2014-09-16 19:15:34 UTC

Choosing Wisely: How to Practice Cost-Effective GI Medicine

Sept. 16, 2014


Rajeev Jain, MD, FACP, AGAF, FASGE

Partner, Texas Digestive Disease Consultants

In a national effort to promote awareness about the importance of stewardship of health-care resources, the American Board of Internal Medicine (ABIM) Foundation with specialty societies, including AGA, launched the Choosing Wisely campaign in 2012.

AGA’s five recommendations for the Choosing Wisely campaign are aimed at common disorders with the goal of minimizing unnecessary testing and/or treatment (low-value care). With health care in the U.S. consuming nearly one-fifth of our gross domestic product, patients, insurers and the government are demanding better outcomes at same or lower costs (high-value care).

We all try to practice high-value gastroenterology. During a busy clinic or endoscopy schedule, it can be difficult to follow every guideline or recommendation, especially for less common disorders. In order to implement these and other guideline recommendations, clinical decision support tools need to be available that seamlessly integrate into our electronic health record (EHR) and workflow. AGA is creating evidence-based guidelines with companion clinical decision support tools as part of the AGA Roadmap to the Future of GI strategic plan.

I try to incorporate all five of these recommendations into my daily practice. For me, the most commonly used recommendations are those for colonoscopy intervals. Our practice is incorporating these colonoscopy interval recommendations into our EHR by creating guideline-based, templated messages to push to our patients via the patient portal and to create a colonoscopy recall within our EHR. The pre-populated messages in the EHR will be organized by the pathology results so that the appropriate guideline-based interval for the next colonoscopy is generated. Unfortunately, our EHR will require the physician to perform a three-step process of selecting the portal message, letter to the referring physician and recall reminder. Ideally, a more robust EHR system would allow one “click” to generate all three messages.

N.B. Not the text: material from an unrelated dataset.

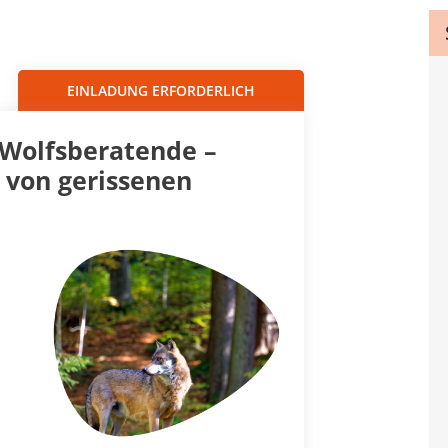
Sortieren nach...
EINLADUNG ERFORDERLICH
 Wolfsberatende –
 von gerissenen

With regards to GERD and acid suppression therapy, I try to have a common-sense discussion with my patients on why they take these medications, and specifically, the duration, severity and prior complications of GERD. Often patients will have been empirically placed on acid suppression for mild GERD or dyspepsia. I take the opportunity to discuss the benefits and risks of therapy while raising the possibility of titrating off acid suppression. I find most patients are appreciative of the attempt to minimize or even stop a medication. For the patient initially diagnosed with Barrett’s esophagus, I will have the patient follow up with our physician assistant within one to two weeks after the new diagnosis to discuss the diagnosis, prognosis and treatment plan. Using the AGA guideline on Barrett’s esophagus, the EHR will be populated with an assessment and plan that is evidence-based and follows the Choosing Wisely campaign’s recommendation.

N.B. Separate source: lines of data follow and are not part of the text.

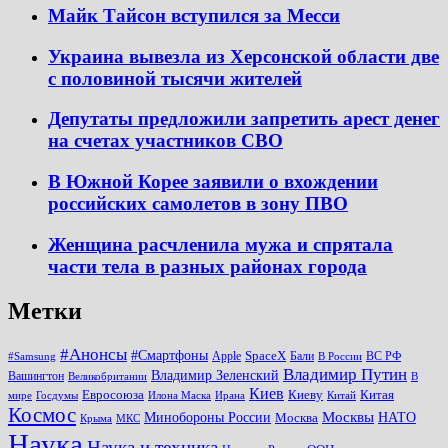
Майк Тайсон вступился за Месси
Украина вывезла из Херсонской области две
с половиной тысячи жителей
Депутаты предложили запретить арест денег
на счетах участников СВО
В Южной Корее заявили о вхождении
российских самолетов в зону ПВО
Женщина расчленила мужа и спрятала
части тела в разных районах города
Метки
#Анонсы
#Смартфоны
SpaceX
Apple
Бали
ВС РФ
#Samsung
В России
Владимир Путин
Владимир Зеленский
Вашингтон
Великобритании
В
Киев
Евросоюза
Киеву
Китая
мире
Госдумы
Илона Маска
Ирана
Китай
Космос
Минобороны России
Москвы
НАТО
Москва
Крыма
МКС
Наука
Наука и техника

AGA contributed to the Choosing Wisely campaign with the following five recommendations:

  1. For pharmacological treatment of patients with gastroesophageal reflux disease (GERD), long-term acid suppression therapy (proton pump inhibitors or histamine-2 receptor antagonists) should be titrated to the lowest effective dose needed to achieve therapeutic goals.
  2. Do not repeat colorectal cancer screening (by any method) for 10 years after a high-quality colonoscopy is negative in average-risk individuals.
  3. Do not repeat colonoscopy for at least five years for patients who have one or two small (< 1 cm) adenomatous polyps, without high-grade dysplasia, completely removed via a high-quality colonoscopy.
  4. For a patient who is diagnosed with Barrett’s esophagus, and who has undergone a second endoscopy that confirms the absence of dysplasia on biopsy, a follow-up surveillance examination should not be performed in less than three years, as per published guidelines.
  5. For a patient with functional abdominal pain syndrome (as per ROME III criteria), CT scans should not be repeated unless there is a major change in clinical findings or symptoms.

IBS can be a challenging disorder to manage. At the time of this AGA Perspectives article submission, AGA has submitted IBS guidelines for public comment. The fifth recommendation from the Choosing Wisely campaign reminds us to minimize harm of radiation in young patients with functional bowel syndromes by avoiding unnecessary CT scans. It is always easier to order a test than explain the rationale for not performing some diagnostic intervention including laboratory studies, radiology and endoscopy. However, in my opinion, both physicians and patients need to find a more reasonable level of uncertainty to accept in the diagnostic evaluation of symptoms of presumed IBS that lack alarm features.

AGA’s contribution to the Choosing Wisely campaign has highlighted recommendations for gastroenterologists to deliver high-value care to our patients. By following these recommendations, gastroenterologists can reduce potential harms (i.e. radiation exposure), reduce costs (i.e., minimizing overutilization of medication and procedures) and standardize the management of common disorders.

Dr. Jain is chair of the AGA Institute Practice Management and Economics Committee.